_Exercise description_
Repeat the stretch of entries below from the line with "Rodrimaestro (88, 1032)" through the line with "http://www.senate.gov/lobby (381, 84)". Include both ends and add nothing.
** Opening Dataset extract block **
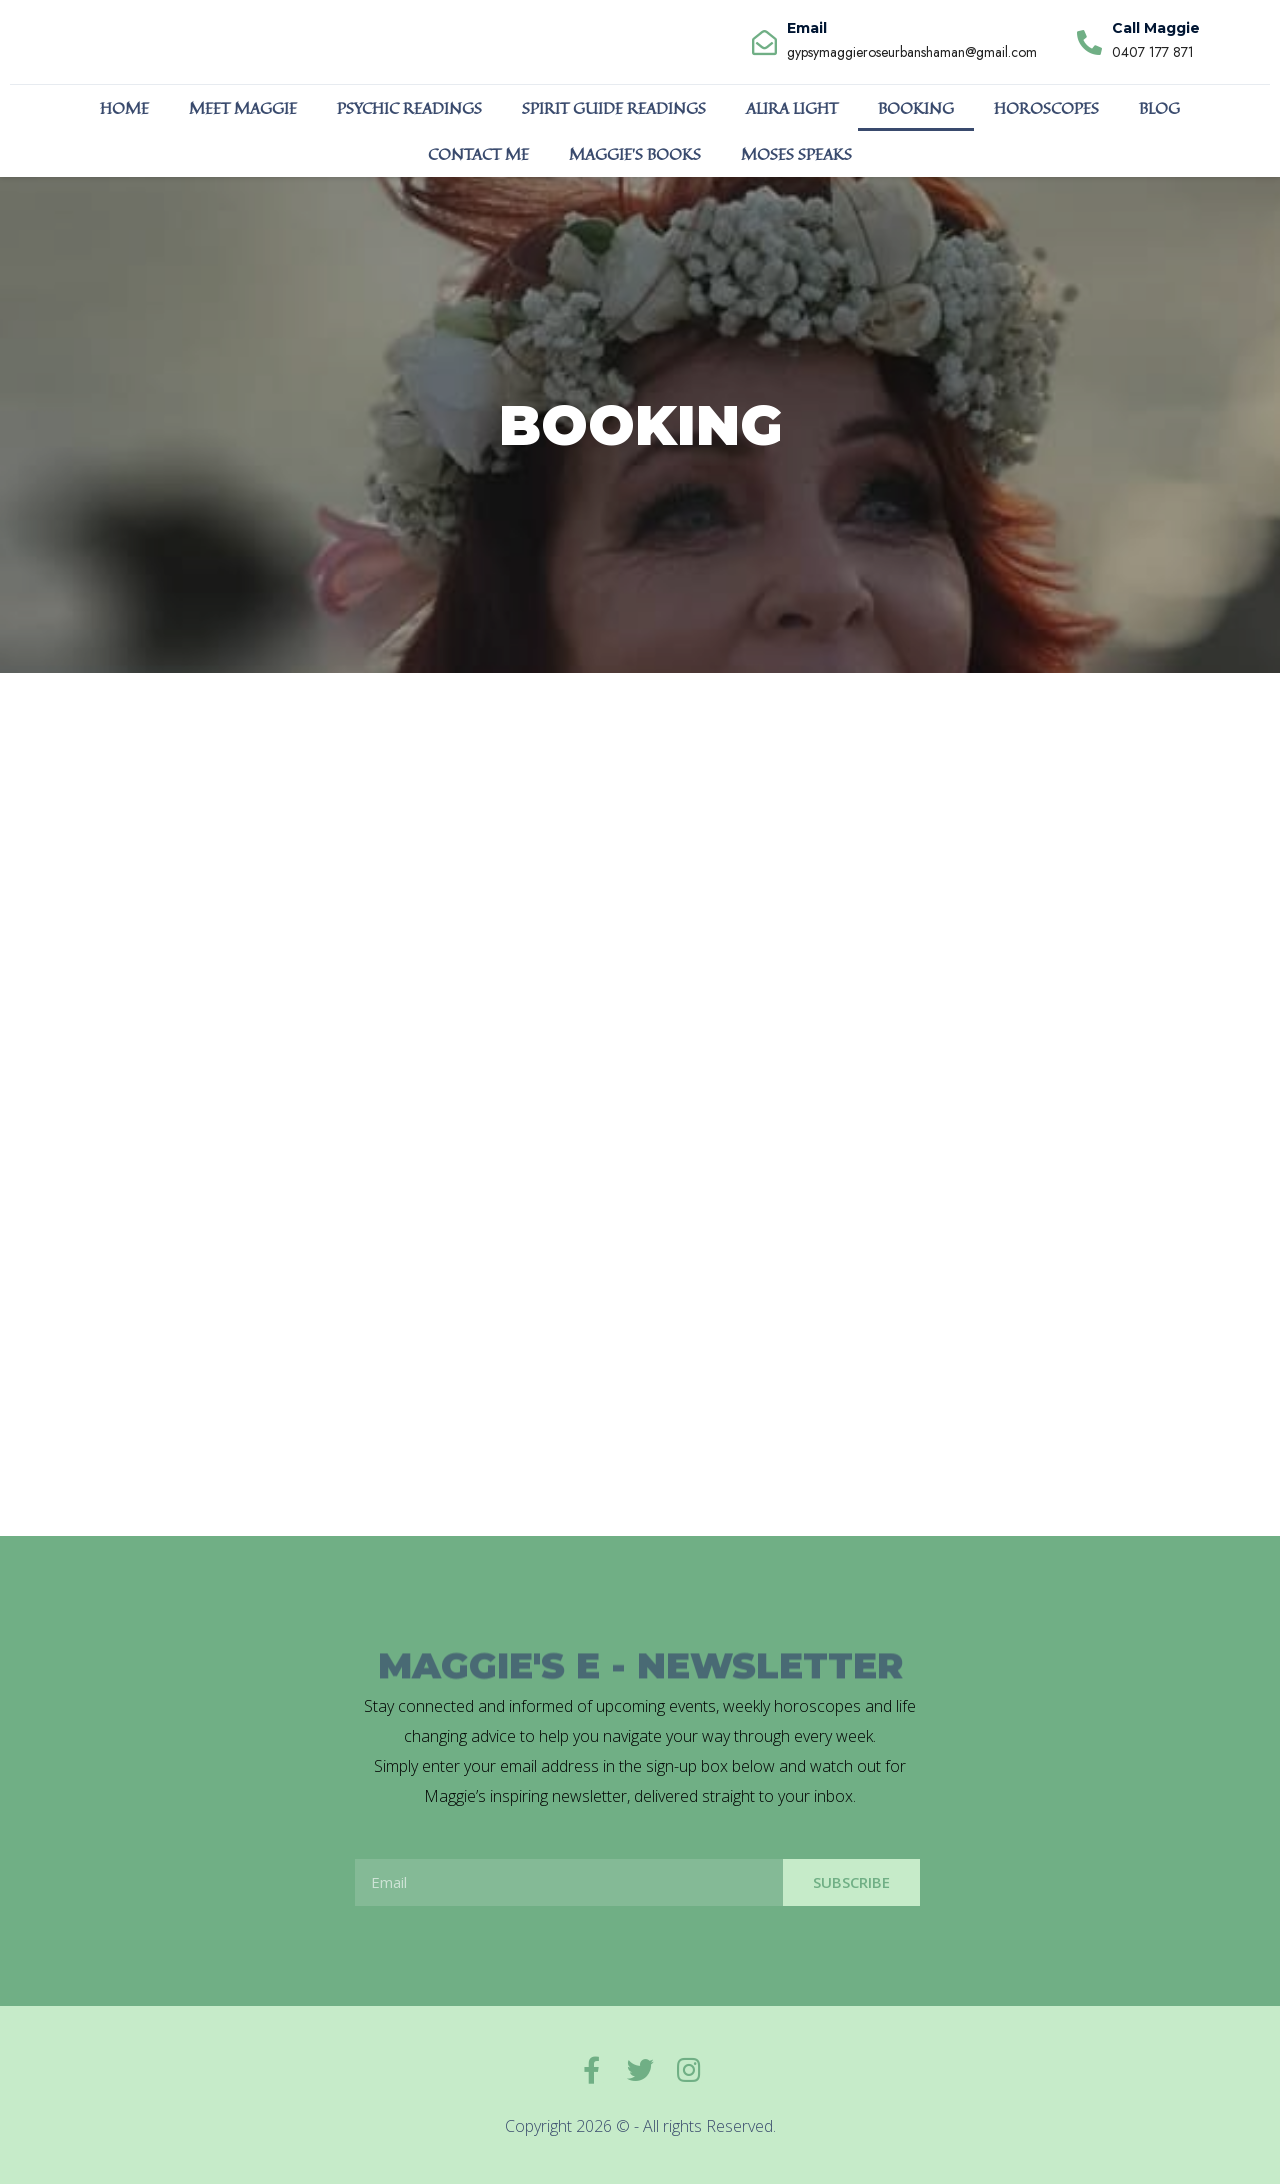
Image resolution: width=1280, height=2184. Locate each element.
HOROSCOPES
** Closing Dataset extract block **
** Opening Dataset extract block **
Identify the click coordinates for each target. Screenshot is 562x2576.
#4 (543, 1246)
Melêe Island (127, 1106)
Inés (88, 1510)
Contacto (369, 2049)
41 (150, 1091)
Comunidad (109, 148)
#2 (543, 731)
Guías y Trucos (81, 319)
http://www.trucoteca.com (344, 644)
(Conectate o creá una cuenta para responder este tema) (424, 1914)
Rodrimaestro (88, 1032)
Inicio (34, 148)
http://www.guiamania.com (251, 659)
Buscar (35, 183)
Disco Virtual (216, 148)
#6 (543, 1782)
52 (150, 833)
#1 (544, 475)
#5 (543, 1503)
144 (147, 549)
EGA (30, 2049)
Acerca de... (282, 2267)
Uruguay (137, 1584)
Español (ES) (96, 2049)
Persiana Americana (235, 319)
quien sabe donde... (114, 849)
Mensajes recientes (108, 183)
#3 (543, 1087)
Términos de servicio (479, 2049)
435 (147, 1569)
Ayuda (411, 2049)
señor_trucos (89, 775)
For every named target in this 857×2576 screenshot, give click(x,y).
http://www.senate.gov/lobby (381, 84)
** Closing Dataset extract block **
_Answer to the problem_
Rodrimaestro (88, 1032)
Inicio (34, 148)
http://www.guiamania.com (251, 659)
Buscar (35, 183)
Disco Virtual (216, 148)
#6 (543, 1782)
52 (150, 833)
#1 (544, 475)
#5 (543, 1503)
144 (147, 549)
EGA (30, 2049)
Acerca de... (282, 2267)
Uruguay (137, 1584)
Español (ES) (96, 2049)
Persiana Americana (235, 319)
quien sabe donde... (114, 849)
Mensajes recientes (108, 183)
#3 (543, 1087)
Términos de servicio (479, 2049)
435 (147, 1569)
Ayuda (411, 2049)
señor_trucos (89, 775)
For every named target in this 857×2576 screenshot, give click(x,y).
http://www.senate.gov/lobby (381, 84)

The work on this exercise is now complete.